One Step Forward Two Steps Back Definition
One step forward, two steps back.
- When attempted progress results in setbacks that can leave one worse than when one began.
- When making progress in one area makes matters worse in another area.
To physically take one step forward then two steps back would leave you with a net gain of minus one step. If you did this repeatedly you would effectively be walking backwards. This would make progress overall impossible.
One Step Forward Two Steps Back Examples
- They took away our holiday bonuses and replaced them with a 50 cent raise. Now They’re making us pay for our own office supplies. It’s always one step forward, two back with this company.
- It’s always one step forward two steps back with Ted. He built the second bathroom we needed for years. But now the basement has to be redone because of the leaky toilet He installed!
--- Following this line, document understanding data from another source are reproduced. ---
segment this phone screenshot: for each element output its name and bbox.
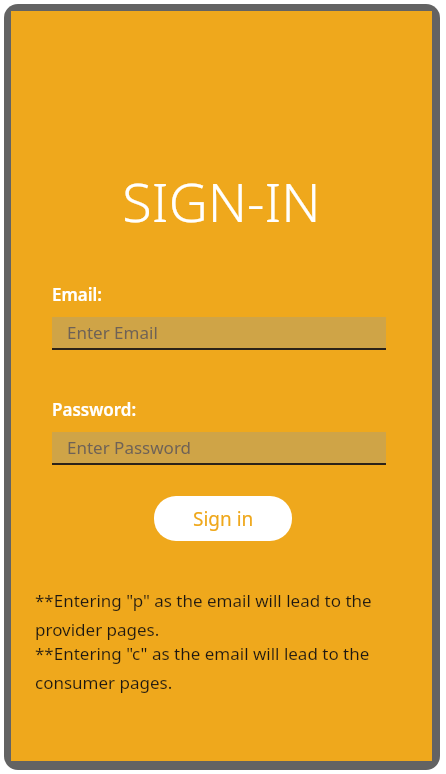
staticText: **Entering "p" as the email will lead to…: [35, 589, 395, 641]
staticText: **Entering "c" as the email will lead to…: [35, 642, 395, 694]
staticText: Enter Email: [67, 321, 158, 344]
staticText: Enter Password: [67, 436, 192, 459]
staticText: Sign in: [193, 506, 254, 532]
staticText: SIGN-IN: [11, 164, 432, 238]
staticText: Password:: [52, 398, 137, 421]
button[interactable]: Enter Password: [52, 432, 386, 465]
staticText: Email:: [52, 283, 103, 306]
button[interactable]: Enter Email: [52, 317, 386, 350]
button[interactable]: Sign in: [154, 496, 292, 541]
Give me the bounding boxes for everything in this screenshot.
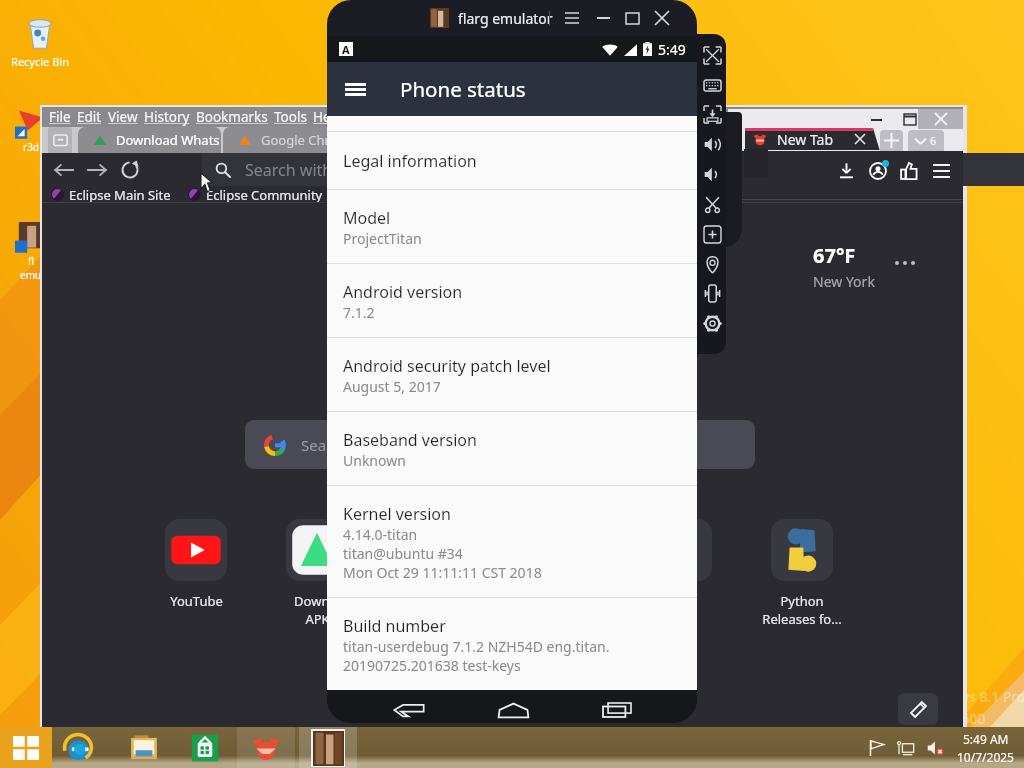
button[interactable]: Firefox window [237,727,295,768]
button[interactable]: Fullscreen [698,41,726,69]
button[interactable]: Edit [77,108,102,126]
staticText: e [677,592,685,610]
staticText: Build number [343,615,446,637]
button[interactable]: Download Whats [78,127,221,153]
staticText: Eclipse Community [206,186,323,202]
button[interactable]: Restore [894,110,926,129]
staticText: fl [28,254,35,268]
button[interactable]: Start [0,727,52,768]
button[interactable]: Add device [698,220,726,248]
button[interactable]: Build number [327,598,697,690]
button[interactable]: Location [698,250,726,278]
staticText: Build 9600 [916,709,986,728]
staticText: Edit [77,108,102,126]
button[interactable]: Rotate [698,279,726,307]
staticText: Android version [343,281,463,303]
button[interactable]: Minimize [860,110,892,129]
staticText: Recycle Bin [11,54,69,69]
staticText: r3d [23,140,39,154]
staticText: New York [813,272,875,291]
button[interactable]: Back [391,700,427,720]
button[interactable]: Home [495,700,531,720]
button[interactable]: Close [918,109,963,129]
button[interactable]: Minimize [590,6,616,30]
button[interactable]: e [633,519,729,628]
button[interactable]: Downloads [831,155,862,186]
staticText: APK [305,610,330,628]
button[interactable]: Kernel version [327,486,697,597]
button[interactable]: Settings [698,309,726,337]
button[interactable]: Open navigation drawer [327,62,383,116]
button[interactable]: YouTube [148,519,244,610]
staticText: Eclipse Main Site [69,186,171,202]
button[interactable]: Legal information [327,132,697,189]
staticText: Releases fo... [762,610,842,628]
button[interactable]: Tools [274,108,307,126]
button[interactable]: Eclipse Main Site [51,186,171,202]
button[interactable]: Keyboard [698,71,726,99]
button[interactable]: File Explorer [115,727,173,768]
staticText: R [353,186,362,202]
staticText: ProjectTitan [343,229,422,248]
staticText: Legal information [343,150,477,172]
button[interactable]: List all tabs [48,127,72,153]
button[interactable]: Android version [327,264,697,337]
button[interactable]: Google Chrom [223,127,366,153]
button[interactable]: Reload [119,159,141,181]
button[interactable]: Collapse panel [726,185,744,203]
button[interactable]: Volume up [698,130,726,158]
button[interactable]: Back [53,159,75,181]
button[interactable]: Maximize [619,6,645,30]
button[interactable]: Down... [269,519,365,628]
button[interactable]: Android security patch level [327,338,697,411]
button[interactable]: Screenshot [698,190,726,218]
button[interactable]: View [108,108,138,126]
button[interactable]: File [49,108,71,126]
button[interactable]: Search with Google or enter address [245,420,755,469]
button[interactable]: Install APK [698,100,726,128]
button[interactable]: Model [327,190,697,263]
staticText: August 5, 2017 [343,377,441,396]
button[interactable]: Account [862,155,893,186]
button[interactable]: Forward [86,159,108,181]
button[interactable]: Menu [559,6,585,30]
button[interactable]: Search with Google or enter address [202,153,1024,186]
button[interactable]: Volume down [698,160,726,188]
staticText: Unknown [343,451,406,470]
staticText: Search with Google or enter address [245,159,519,181]
button[interactable]: Recent apps [599,700,635,720]
button[interactable]: New tab [880,130,903,151]
staticText: Bookmarks [196,108,268,126]
staticText: 67°F [813,242,856,269]
button[interactable]: R [335,186,362,202]
button[interactable]: Eclipse Community [188,186,323,202]
button[interactable]: Extensions [893,155,924,186]
button[interactable]: Help [313,108,343,126]
button[interactable]: More options [892,250,918,276]
button[interactable]: All tabs [908,130,944,151]
staticText: File [49,108,71,126]
staticText: Mon Oct 29 11:11:11 CST 2018 [343,563,542,582]
button[interactable]: New Tab [745,128,873,150]
button[interactable]: Goog... [390,519,486,610]
button[interactable]: Emulator window [299,727,357,768]
staticText: 4.14.0-titan [343,525,418,544]
staticText: 5:49 AM [963,731,1009,747]
staticText: e [555,592,563,610]
button[interactable]: Edit [898,693,938,725]
button[interactable]: Bookmarks [196,108,268,126]
button[interactable]: Close [649,6,675,30]
staticText: Search with Google or enter address [301,435,558,455]
button[interactable]: Menu [924,154,958,188]
staticText: Download Whats [116,131,220,149]
button[interactable]: e [511,519,607,628]
staticText: 5:49 [658,40,686,59]
button[interactable]: Store [176,727,234,768]
staticText: 7.1.2 [343,303,375,322]
button[interactable]: Internet Explorer [49,727,107,768]
button[interactable]: History [144,108,190,126]
button[interactable]: Python [754,519,850,628]
button[interactable]: Baseband version [327,412,697,485]
staticText: Python [780,592,824,610]
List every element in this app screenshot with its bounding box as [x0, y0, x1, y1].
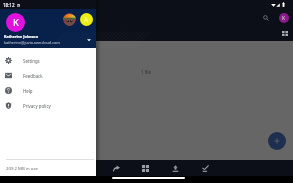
button[interactable]: Switch account: [84, 35, 93, 44]
button[interactable]: Grid view: [280, 28, 290, 38]
staticText: Help: [23, 88, 33, 94]
button[interactable]: Uploads: [164, 160, 186, 176]
staticText: A: [84, 15, 89, 24]
staticText: 1 file: [141, 69, 151, 75]
button[interactable]: Shared: [105, 160, 127, 176]
staticText: katherine@juvia.owncloud.com: [4, 40, 60, 45]
staticText: 18:12: [3, 2, 15, 8]
button[interactable]: Add: [268, 132, 286, 150]
button[interactable]: Account 3: [80, 13, 93, 26]
button[interactable]: Search: [260, 12, 272, 24]
staticText: Katherine Johnson: [4, 34, 39, 39]
staticText: Settings: [23, 58, 40, 64]
button[interactable]: Feedback: [0, 68, 96, 83]
staticText: K: [13, 16, 19, 29]
button[interactable]: Privacy policy: [0, 98, 96, 113]
button[interactable]: Files: [134, 160, 156, 176]
button[interactable]: Settings: [0, 53, 96, 68]
button[interactable]: Account 2: [63, 13, 76, 26]
staticText: Privacy policy: [23, 103, 51, 109]
button[interactable]: Activity: [194, 160, 216, 176]
button[interactable]: Katherine Johnson avatar: [6, 13, 25, 32]
staticText: Feedback: [23, 73, 43, 79]
staticText: 209.2 MB in use: [6, 165, 38, 171]
button[interactable]: Help: [0, 83, 96, 98]
button[interactable]: Account: [279, 13, 289, 23]
staticText: K: [282, 15, 286, 22]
History is a set of repeating circles, like the tide. The wind does blow through the ruins of tomorrow. But it is more a question of two steps forward, one step back. Humans and dragons make the same mistakes, again and again, but things do get better over timeCressida Cowell
In the search for truth, human beings take two steps forward and one step back. Suffering, mistakes and weariness of life thrust them back, but the thirst for truth and stubborn will drive them forward. And who knows? Perhaps they will reach the truth at last.Anton Chekov
One Step Forward Two Steps Back Origin
Dwarfs by nature, they needed but the warmth of some hell-born fire to be kindled into monsters. The woman had it in her to be a hag, the man to be a scoundrel. Both were to any extent susceptible of that hideous kind of progress which makes for what is bad. Souls there are of this crab-like nature, ever reaching back into outer darkness, take two steps back in life for one step forward, turning all the fruits of experience into so much added deformity, ever going from bad to worse, and assuming more and more a black of deeper dye. Souls such as these, that man and woman bore about with them.Las Miserables, Victor Hugo, 1862
A strikingly similar allusion to our idiom first appears in Les Misérables, the famous French novel turned play turned Hollywood blockbuster starring Hugh Jackman. The original novel was written in 1862 by the French poet, novelist and playwright Victor-Marie Hugo.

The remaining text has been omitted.